He says, “I’ve never been in a more bitchy industry in my life.” Well, even his most appalled critics will agree with him there.

 

Carl doesn’t do things differently for the sake of it. He’s a huge character but he’s not a huge ego. He really does put other people first. He wants to do what’s right for them, what’s best for them. He says, “We all live our lives as individuals, but when it comes to funerals we all go the same way, and that’s what I do not like about the industry; they do not offer choice.” He wants people to do what they believe and what they dare. He doesn’t want poor people to have to spend a penny more than they have to. “Did you ever buy him flowers when he was alive?” Carl will ask a widow. “Do you really feel you have to buy him flowers now he’s dead?”

 

He’s incredibly good value for money.

 

Carl empowers people. That’s how he got to take one dead man to the crem wrapped in his duvet with his feet sticking out, just as he wanted. More than once he’s filled a 54-seater coach with mourners and sent it off to the crem with the coffin in the luggage compartment and everyone singing. Cheap. Cheerful. He taps into that peculiarly British vein of anarcho-hilarity.

 

He looks after people. He buries ashes in cemetery plots for nothing.

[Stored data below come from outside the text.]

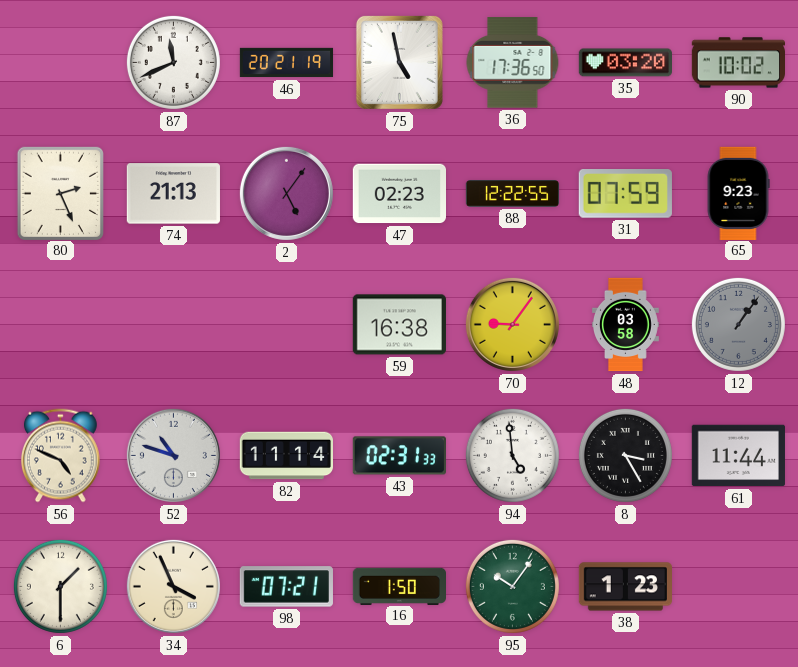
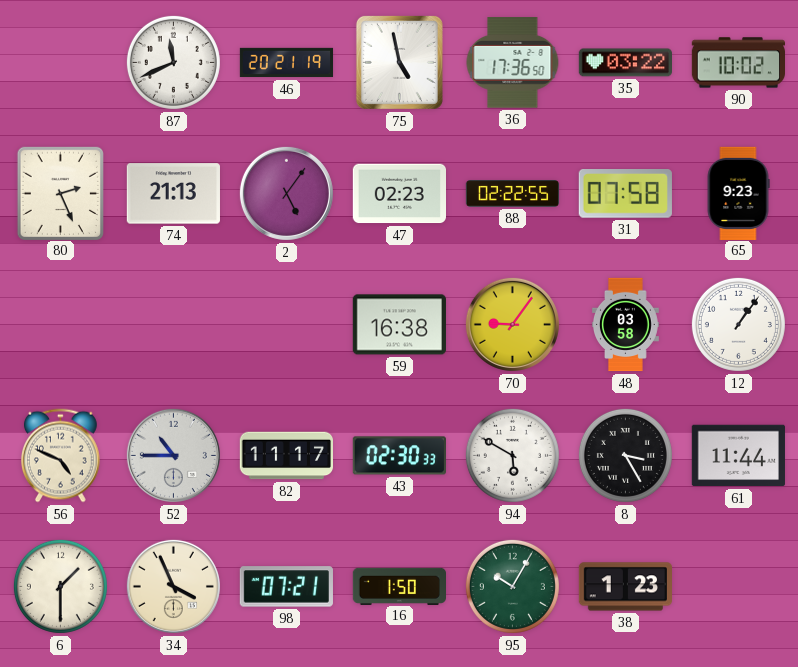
35: 03:20 -> 03:22
88: 12:22 -> 02:22
31: 07:59 -> 07:58
12 dial: grey -> white
52: 10:48 -> 10:45
82: 11:14 -> 11:17
43: 02:31 -> 02:30
94: 4:59 -> 5:50
95: 10:06 -> 10:05
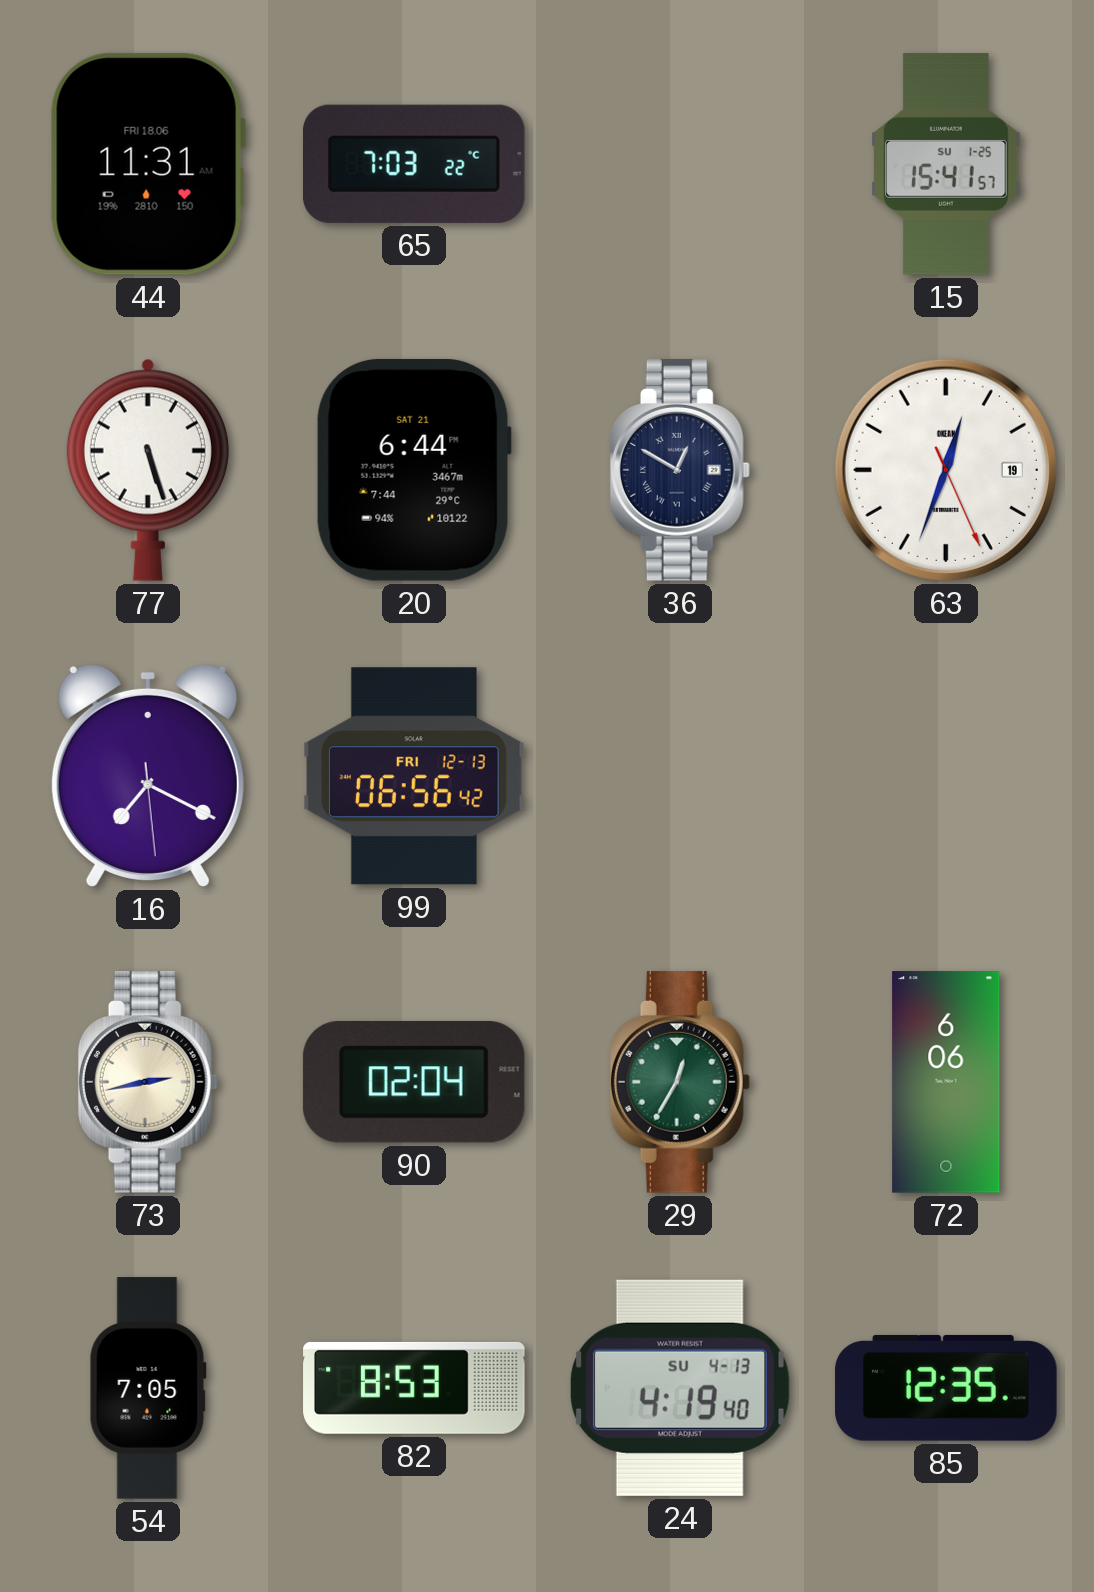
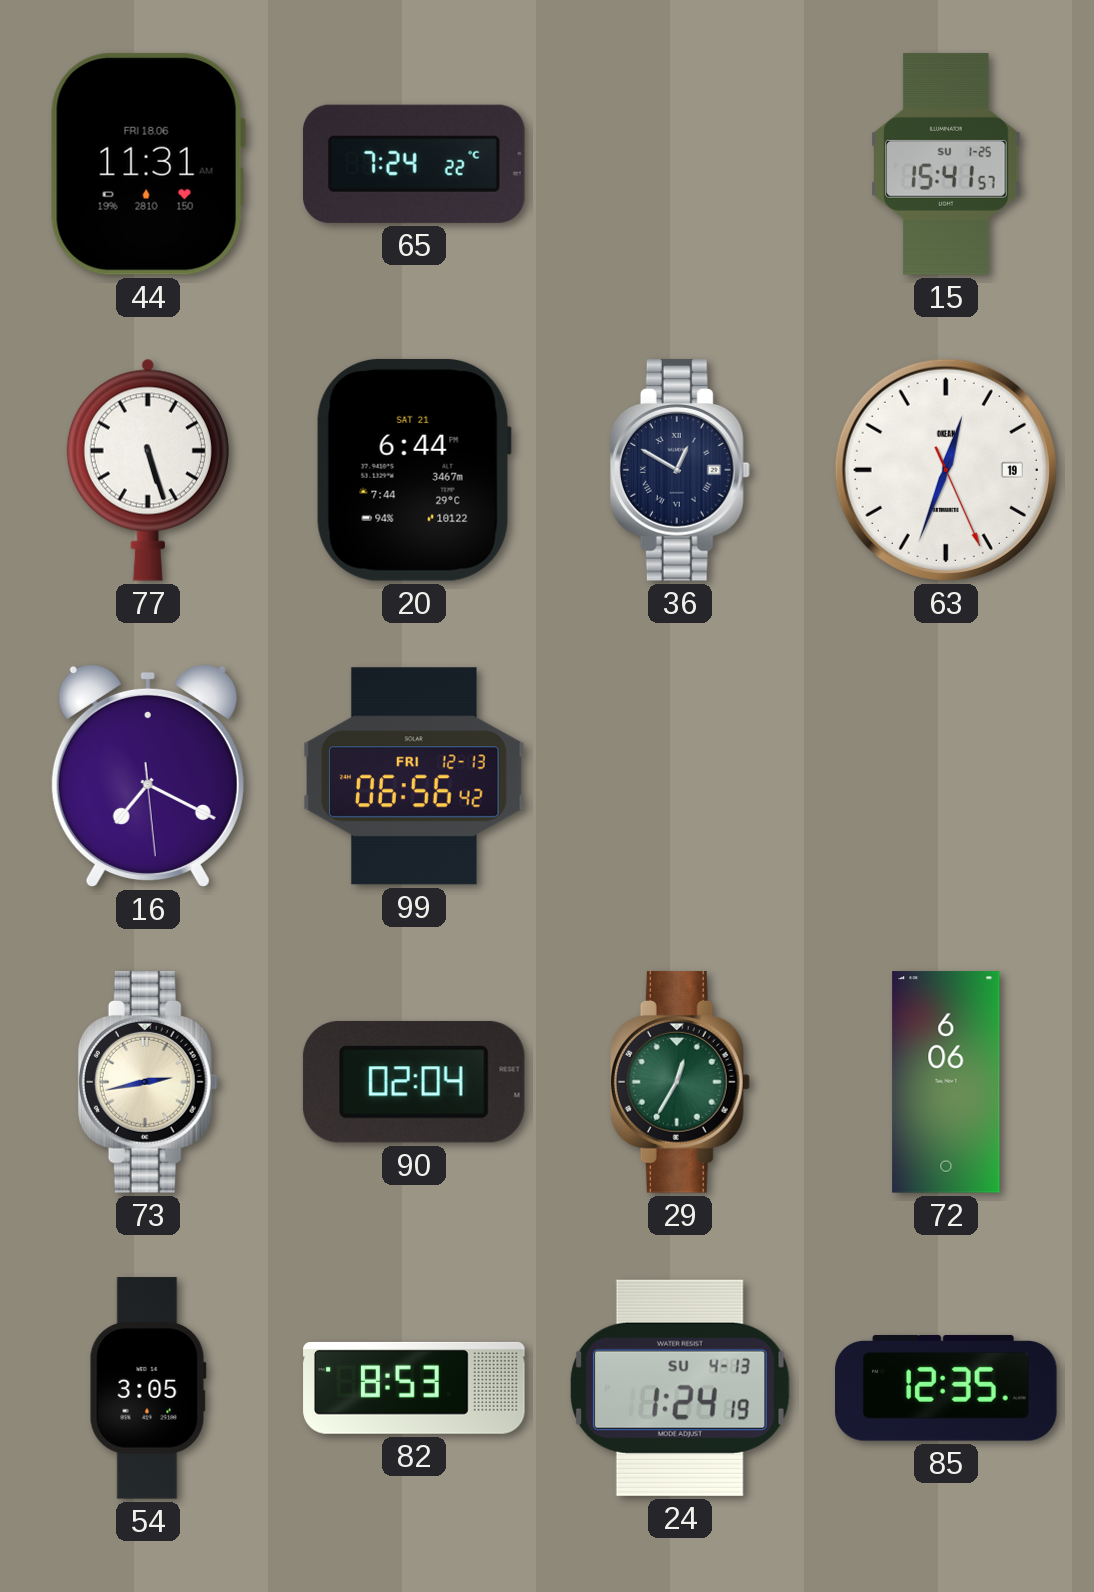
65: 7:03 -> 7:24
54: 7:05 -> 3:05
24: 4:19 -> 1:24
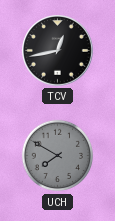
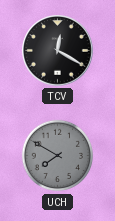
TCV: 12:43 -> 12:20
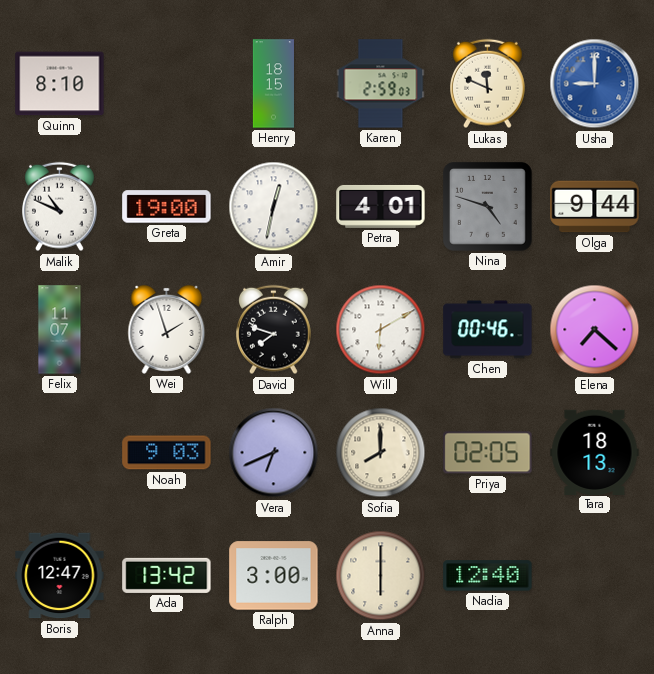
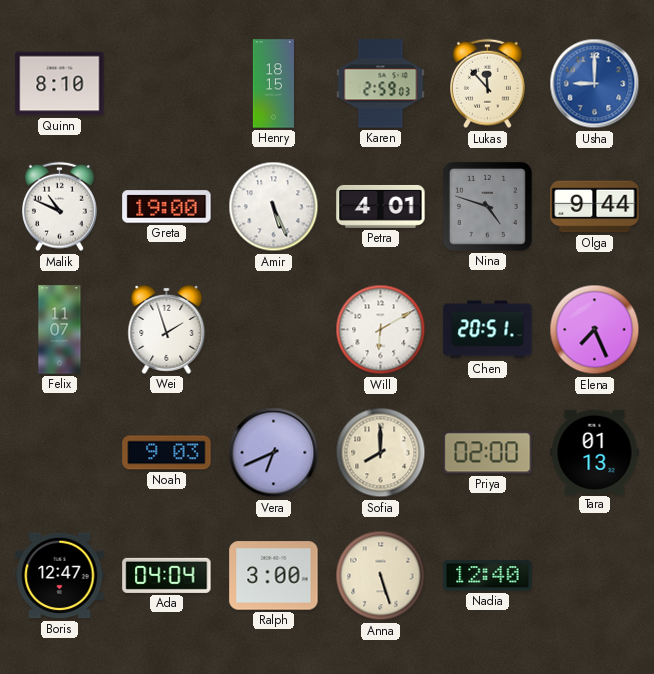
Lukas: 11:49 -> 11:53
Amir: 12:32 -> 5:26
David: 7:48 -> none
Chen: 00:46 -> 20:51
Elena: 7:22 -> 7:26
Priya: 02:05 -> 02:00
Tara: 18:13 -> 01:13
Ada: 13:42 -> 04:04
Anna: 6:00 -> 5:27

He digs the hole himself, saving the family around £300. The council doesn’t necessarily know about this.

 

You could say that Carl plays fast and loose, but always and only in a good cause, where his big heart leads him. Sure, he may flatten a fence or two on the way. Ah, well.

 

If Carl is a daring, dashing dreamer, his mercurial spirit is counterbalanced by the tranquil demeanour of his right-hand man, Billy Spencer. Billy is classically trained, a safe pair of hands, a lovely guy. Together, they make a brilliant team.

 

The case for open-air cremation goes to the High Court on 10 November 2008, brought by the Anglo-Asian Friendship Society. Carl wants pyres for all who want them, not just Hindus; he reckons there’s a lot of demand for them. Yes, and sky burial, too, if that’s what people want.

 

Whether you reckon his vision and demeanour to be revolutionary or reprehensible, there’s no denying that Carl is a serious man.

 

See him at work here.

 

See the open-air cremation here. As Carl and Billy put the body in the coffin, watch Carl. You can see that the body was, well, not in the best condition.  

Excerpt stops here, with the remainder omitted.